DATA FOR PROCESSING START

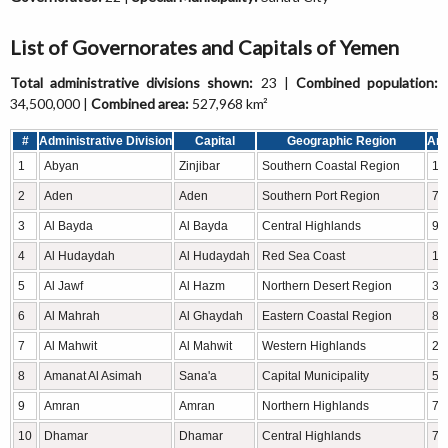
List of Governorates and Capitals of Yemen
Total administrative divisions shown:
23 |
Combined population:
34,500,000 |
Combined area:
527,968 km²
#
Administrative Division
Capital
Geographic Region
Are
1
Abyan
Zinjibar
Southern Coastal Region
16
2
Aden
Aden
Southern Port Region
76
3
Al Bayda
Al Bayda
Central Highlands
9,
4
Al Hudaydah
Al Hudaydah
Red Sea Coast
13
5
Al Jawf
Al Hazm
Northern Desert Region
39
6
Al Mahrah
Al Ghaydah
Eastern Coastal Region
82
7
Al Mahwit
Al Mahwit
Western Highlands
2,
8
Amanat Al Asimah
Sana'a
Capital Municipality
55
9
Amran
Amran
Northern Highlands
7,
10
Dhamar
Dhamar
Central Highlands
7,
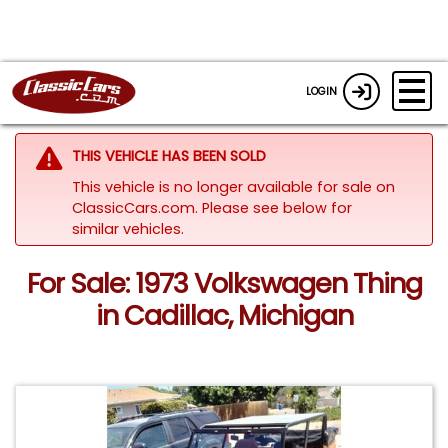
LOGIN
THIS VEHICLE HAS BEEN SOLD
This vehicle is no longer available for sale on
ClassicCars.com.
Please see below for
similar vehicles.
For Sale: 1973 Volkswagen Thing
in Cadillac, Michigan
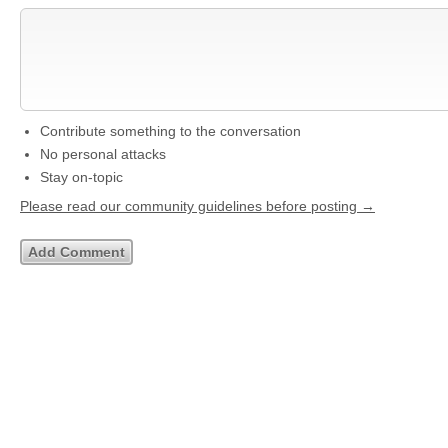
Contribute something to the conversation
No personal attacks
Stay on-topic
Please read our community guidelines before posting →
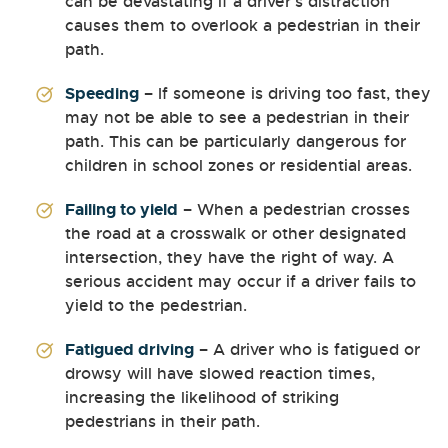
can be devastating if a driver’s distraction
causes them to overlook a pedestrian in their
path.
Speeding
– If someone is driving too fast, they
may not be able to see a pedestrian in their
path. This can be particularly dangerous for
children in school zones or residential areas.
Failing to yield
– When a pedestrian crosses
the road at a crosswalk or other designated
intersection, they have the right of way. A
serious accident may occur if a driver fails to
yield to the pedestrian.
Fatigued driving
– A driver who is fatigued or
drowsy will have slowed reaction times,
increasing the likelihood of striking
pedestrians in their path.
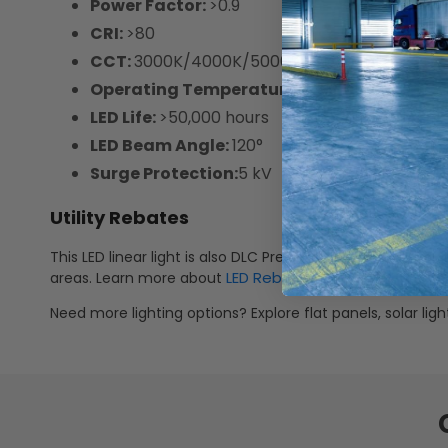
Power Factor:
>0.9
CRI:
>80
CCT:
3000K/4000K/5000K Selectable
Operating Temperature:
-13°F ~ 122°F
LED Life:
>50,000 hours
LED Beam Angle:
120°
Surge Protection:
5 kV
Utility Rebates
This LED linear light is also DLC Premium V5.1 listed meanin
LED Rebates
areas. Learn more about
.
Need more lighting options? Explore flat panels, solar li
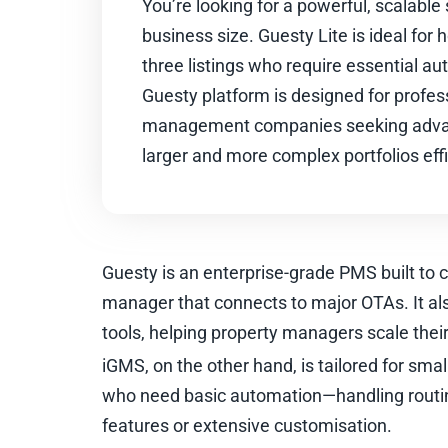
You’re looking for a powerful, scalable 
business size. Guesty Lite is ideal for
three listings who require essential aut
Guesty platform is designed for profes
management companies seeking adva
larger and more complex portfolios effi
Guesty is an enterprise-grade PMS built to 
manager that connects to major OTAs. It a
tools, helping property managers scale their 
iGMS, on the other hand, is tailored for smal
who need basic automation—handling routi
features or extensive customisation.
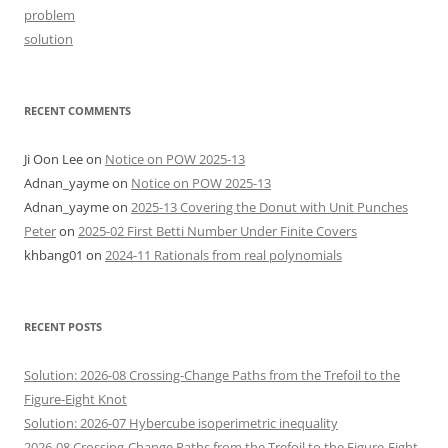
problem
solution
RECENT COMMENTS
Ji Oon Lee
on
Notice on POW 2025-13
Adnan_yayme
on
Notice on POW 2025-13
Adnan_yayme
on
2025-13 Covering the Donut with Unit Punches
Peter
on
2025-02 First Betti Number Under Finite Covers
khbang01
on
2024-11 Rationals from real polynomials
RECENT POSTS
Solution: 2026-08 Crossing-Change Paths from the Trefoil to the
Figure-Eight Knot
Solution: 2026-07 Hybercube isoperimetric inequality
2026-08 Crossing-Change Paths from the Trefoil to the Figure-Eight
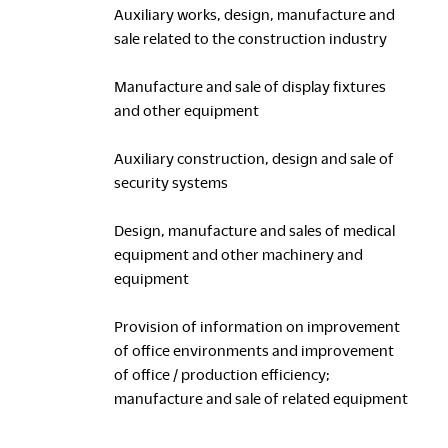
Auxiliary works, design, manufacture and
sale related to the construction industry
Manufacture and sale of display fixtures
and other equipment
Auxiliary construction, design and sale of
security systems
Design, manufacture and sales of medical
equipment and other machinery and
equipment
Provision of information on improvement
of office environments and improvement
of office / production efficiency;
manufacture and sale of related equipment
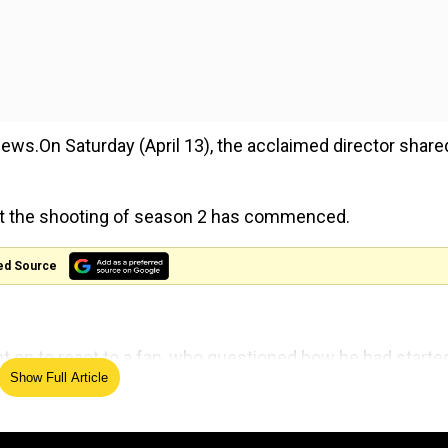
ws.On Saturday (April 13), the acclaimed director share
hat the shooting of season 2 has commenced.
ed Source
nt on to react to a fan, who questioned how he had starte
Show Full Article
g on a Supermanmovie.
Peacemaker S2 if Superman is still filming? Or is someo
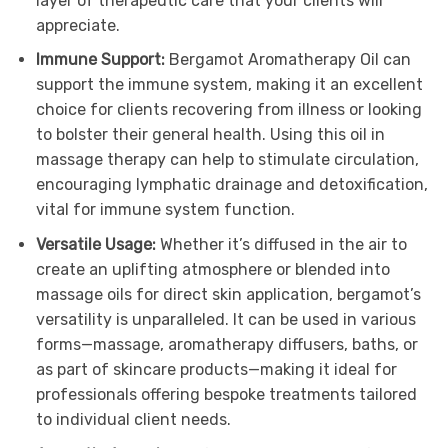
layer of therapeutic care that your clients will
appreciate.
Immune Support:
Bergamot Aromatherapy Oil can
support the immune system, making it an excellent
choice for clients recovering from illness or looking
to bolster their general health. Using this oil in
massage therapy can help to stimulate circulation,
encouraging lymphatic drainage and detoxification,
vital for immune system function.
Versatile Usage:
Whether it’s diffused in the air to
create an uplifting atmosphere or blended into
massage oils for direct skin application, bergamot’s
versatility is unparalleled. It can be used in various
forms—massage, aromatherapy diffusers, baths, or
as part of skincare products—making it ideal for
professionals offering bespoke treatments tailored
to individual client needs.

DATA FOR PROCESSING END

Exact copies of the entries above are needed, without their pictures.

▸ RESULT
List of Governorates and Capitals of Yemen
Total administrative divisions shown:
23 |
Combined population:
34,500,000 |
Combined area:
527,968 km²
#
Administrative Division
Capital
Geographic Region
Are
1
Abyan
Zinjibar
Southern Coastal Region
16
2
Aden
Aden
Southern Port Region
76
3
Al Bayda
Al Bayda
Central Highlands
9,
4
Al Hudaydah
Al Hudaydah
Red Sea Coast
13
5
Al Jawf
Al Hazm
Northern Desert Region
39
6
Al Mahrah
Al Ghaydah
Eastern Coastal Region
82
7
Al Mahwit
Al Mahwit
Western Highlands
2,
8
Amanat Al Asimah
Sana'a
Capital Municipality
55
9
Amran
Amran
Northern Highlands
7,
10
Dhamar
Dhamar
Central Highlands
7,
LOGIN
THIS VEHICLE HAS BEEN SOLD
This vehicle is no longer available for sale on
ClassicCars.com.
Please see below for
similar vehicles.
For Sale: 1973 Volkswagen Thing
in Cadillac, Michigan
Contribute something to the conversation
No personal attacks
Stay on-topic
Please read our community guidelines before posting →
can be devastating if a driver’s distraction
causes them to overlook a pedestrian in their
path.
Speeding
– If someone is driving too fast, they
may not be able to see a pedestrian in their
path. This can be particularly dangerous for
children in school zones or residential areas.
Failing to yield
– When a pedestrian crosses
the road at a crosswalk or other designated
intersection, they have the right of way. A
serious accident may occur if a driver fails to
yield to the pedestrian.
Fatigued driving
– A driver who is fatigued or
drowsy will have slowed reaction times,
increasing the likelihood of striking
pedestrians in their path.
Power Factor:
>0.9
CRI:
>80
CCT:
3000K/4000K/5000K Selectable
Operating Temperature:
-13°F ~ 122°F
LED Life:
>50,000 hours
LED Beam Angle:
120°
Surge Protection:
5 kV
Utility Rebates
This LED linear light is also DLC Premium V5.1 listed meanin
LED Rebates
areas. Learn more about
.
Need more lighting options? Explore flat panels, solar li
You’re looking for a powerful, scalable 
business size. Guesty Lite is ideal for
three listings who require essential aut
Guesty platform is designed for profes
management companies seeking adva
larger and more complex portfolios effi
Guesty is an enterprise-grade PMS built to 
manager that connects to major OTAs. It a
tools, helping property managers scale their 
iGMS, on the other hand, is tailored for smal
who need basic automation—handling routi
features or extensive customisation.
problem
solution
RECENT COMMENTS
Ji Oon Lee
on
Notice on POW 2025-13
Adnan_yayme
on
Notice on POW 2025-13
Adnan_yayme
on
2025-13 Covering the Donut with Unit Punches
Peter
on
2025-02 First Betti Number Under Finite Covers
khbang01
on
2024-11 Rationals from real polynomials
RECENT POSTS
Solution: 2026-08 Crossing-Change Paths from the Trefoil to the
Figure-Eight Knot
Solution: 2026-07 Hybercube isoperimetric inequality
2026-08 Crossing-Change Paths from the Trefoil to the Figure-Eight
Auxiliary works, design, manufacture and
sale related to the construction industry
Manufacture and sale of display fixtures
and other equipment
Auxiliary construction, design and sale of
security systems
Design, manufacture and sales of medical
equipment and other machinery and
equipment
Provision of information on improvement
of office environments and improvement
of office / production efficiency;
manufacture and sale of related equipment
ws.On Saturday (April 13), the acclaimed director share
hat the shooting of season 2 has commenced.
ed Source
nt on to react to a fan, who questioned how he had starte
Show Full Article
g on a Supermanmovie.
Peacemaker S2 if Superman is still filming? Or is someo
layer of therapeutic care that your clients will
appreciate.
Immune Support:
Bergamot Aromatherapy Oil can
support the immune system, making it an excellent
choice for clients recovering from illness or looking
to bolster their general health. Using this oil in
massage therapy can help to stimulate circulation,
encouraging lymphatic drainage and detoxification,
vital for immune system function.
Versatile Usage:
Whether it’s diffused in the air to
create an uplifting atmosphere or blended into
massage oils for direct skin application, bergamot’s
versatility is unparalleled. It can be used in various
forms—massage, aromatherapy diffusers, baths, or
as part of skincare products—making it ideal for
professionals offering bespoke treatments tailored
to individual client needs.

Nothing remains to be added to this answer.